E’ una domanda grossa, è difficile rispondere. In Italia viene trattata in maniera molto tradizionalista, la cultura alta è una cosa e la cultura, come può essere quella che noi intendiamo come arte underground, viene considerata come una cosa pop, meno importante, come se fosse più stupida, e così appunto viene trattata sui giornali, la musica viene un po’ lasciata da parte. Se compri il Guardian vedi che la musica è una parte centrale per la cultura anglosassone e questa cosa si sente e si vede quando stai in Inghilterra o in America. In Italia secondo me è molto più marginale e questo fa sì che si creino quelle situazioni per cui vengono a nascere dei meccanismi che potrebbero essere molto più semplici e invece non lo sono per colpa di una mentalità un po’ diffusa per cui la musica viene percepita come una cosa non importante, sostanzialmente non di valore, che quindi arriva ultima nella scaletta. Questo è un peccato.
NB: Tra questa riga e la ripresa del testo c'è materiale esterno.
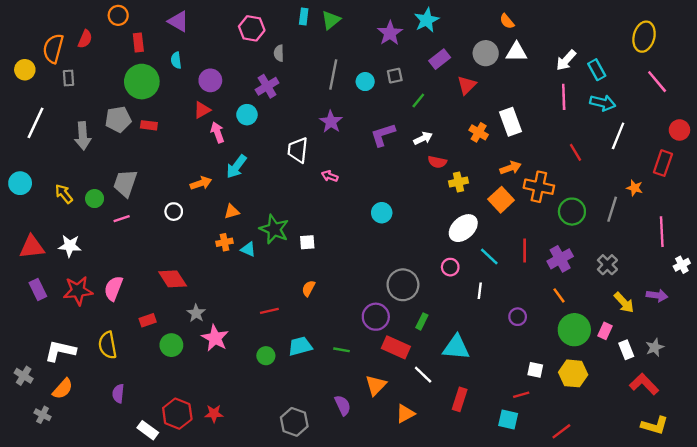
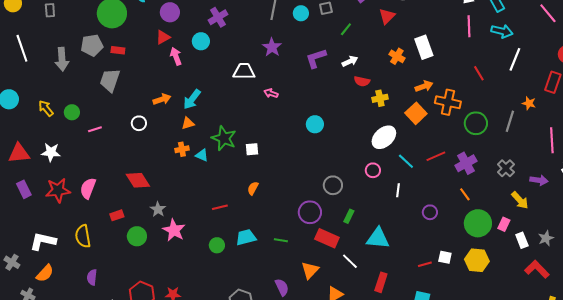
white line: (35, 123) -> (22, 48), turned -44
white trapezoid: (298, 150) -> (244, 71), turned 85
cyan arrow: (236, 167) -> (192, 99), moved
gray trapezoid: (125, 183) -> (110, 80), moved
red line: (525, 251) -> (436, 156), turned 66
gray circle: (403, 285) -> (333, 185), size x0.7
purple arrow: (657, 295) -> (539, 180), moved
red line: (521, 395) -> (425, 264), moved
Voi avete girato praticamente ovunque e avete suonato in palchi importanti. Che idea vi siete fatti di come viene percepita la musica all’estero e su cosa si concentra maggiormente l’attenzione del pubblico?
Non lo so, secondo me all’estero si fanno meno paranoie rispetto all’Italia, soprattutto non hanno il complesso di inferiorità che a volte hanno le band qui, che stanno mille ore a pensare “ma sto facendo l’accento giusto o sbagliato”. Basti guardare le band scandinave, che comunque non cantano in inglese tradizionale con l’accento anglosassone, ma riescono ad avere successo molto più di altre. Secondo me è una questione di cultura, all’estero probabilmente c’è un po’ più di cultura rispetto a quello che stiamo facendo noi, rispetto al rock che vogliamo proporre noi e per rock appunto non intendo i Joy Division, i Clash, ecc. ma, andando un po’ più sullo specifico, le sottoculture che amiamo noi e di cui poi ci sentiamo partecipi. In Italia siamo in pochi a seguire questo tipo di musica, quindi qui è normale il commento al disco in cui ci dicono che sembriamo i Joy Division, per dire, soltanto perchè qualcuno ha sentito un po’ di delay in una canzone, mentre all’estero, sto generalizzando, c’è più cultura rock e quindi ti possono fare un riferimento con la lente di ingrandimento e contestualizzato.
La cosa più strana o assurda che vi è capitata in tour?
In tour ne capitano sempre di tutti i tipi. Una volta a Reading, a un concerto, avevamo fatto il soundcheck, eravamo pronti a partire, era tutto pronto per suonare, ma improvvisamente hanno chiuso il locale perchè c’era una perdita d’acqua sul bancone. Ci hanno dato i soldi, abbiamo smontato e ce ne siamo andati senza aver suonato, questa è stata una cosa un po’ strana, assurda e deprimente. In tour c’è sempre un equilibrio fragile, tu sei lì per fare qualcosa per cui ci sono un sacco di variabili che possono andare male e che contribuiscono poi ad avvelenare l’aria. Bisogna sempre cercare di tenere sempre lo spirito positivo. E’ una cosa bella, divertente, entusiasmante andare in tour, ma sicuramente da fuori non si riesce a cogliere la fatica e l’equilibrio psicologico di una cosa del genere, che è molto fragile. Ci sono alti e bassi, l’umore può cambiare in fretta, poi bisogna sempre ricordare che siamo cinque persone in una scatola con le ruote per la maggior parte della giornata. Si sta in giro tutto il giorno, ma tutto si condensa in quei 45 minuti in cui sei sul palco. E’ strano perchè fai tutto in funzione di quello e se poi magari quella sera va anche male, è una serata deludente, non è facile, devi cercare di mantenere l’equilibrio.